Records from a data source
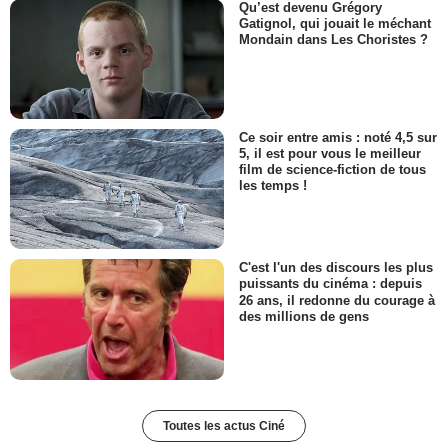
Qu’est devenu Grégory
Gatignol, qui jouait le méchant
Mondain dans Les Choristes ?
Ce soir entre amis : noté 4,5 sur
5, il est pour vous le meilleur
film de science-fiction de tous
les temps !
C'est l'un des discours les plus
puissants du cinéma : depuis
26 ans, il redonne du courage à
des millions de gens
Toutes les actus Ciné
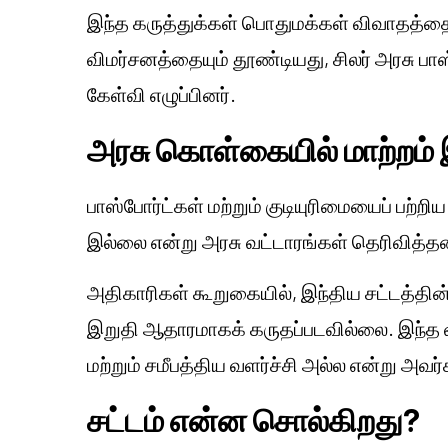
இந்த கருத்துக்கள் பொதுமக்கள் விவாதத்தைய
விமர்சனத்தையும் தூண்டியது, சிலர் அரசு பா
கேள்வி எழுப்பினர்.
அரசு கொள்கையில் மாற்றம்
பாஸ்போர்ட்கள் மற்றும் குடியுரிமையைப் பற்றிய
இல்லை என்று அரசு வட்டாரங்கள் தெரிவித்த
அதிகாரிகள் கூறுகையில், இந்திய சட்டத்தின் 
இறுதி ஆதாரமாகக் கருதப்படவில்லை. இந்த வ
மற்றும் சமீபத்திய வளர்ச்சி அல்ல என்று அவர்
சட்டம் என்ன சொல்கிறது?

* **Task instructions**
Down to the last line, return the entries above exactly, with no pictures.

* **Task output**
Qu’est devenu Grégory
Gatignol, qui jouait le méchant
Mondain dans Les Choristes ?
Ce soir entre amis : noté 4,5 sur
5, il est pour vous le meilleur
film de science-fiction de tous
les temps !
C'est l'un des discours les plus
puissants du cinéma : depuis
26 ans, il redonne du courage à
des millions de gens
Toutes les actus Ciné
இந்த கருத்துக்கள் பொதுமக்கள் விவாதத்தைய
விமர்சனத்தையும் தூண்டியது, சிலர் அரசு பா
கேள்வி எழுப்பினர்.
அரசு கொள்கையில் மாற்றம்
பாஸ்போர்ட்கள் மற்றும் குடியுரிமையைப் பற்றிய
இல்லை என்று அரசு வட்டாரங்கள் தெரிவித்த
அதிகாரிகள் கூறுகையில், இந்திய சட்டத்தின் 
இறுதி ஆதாரமாகக் கருதப்படவில்லை. இந்த வ
மற்றும் சமீபத்திய வளர்ச்சி அல்ல என்று அவர்
சட்டம் என்ன சொல்கிறது?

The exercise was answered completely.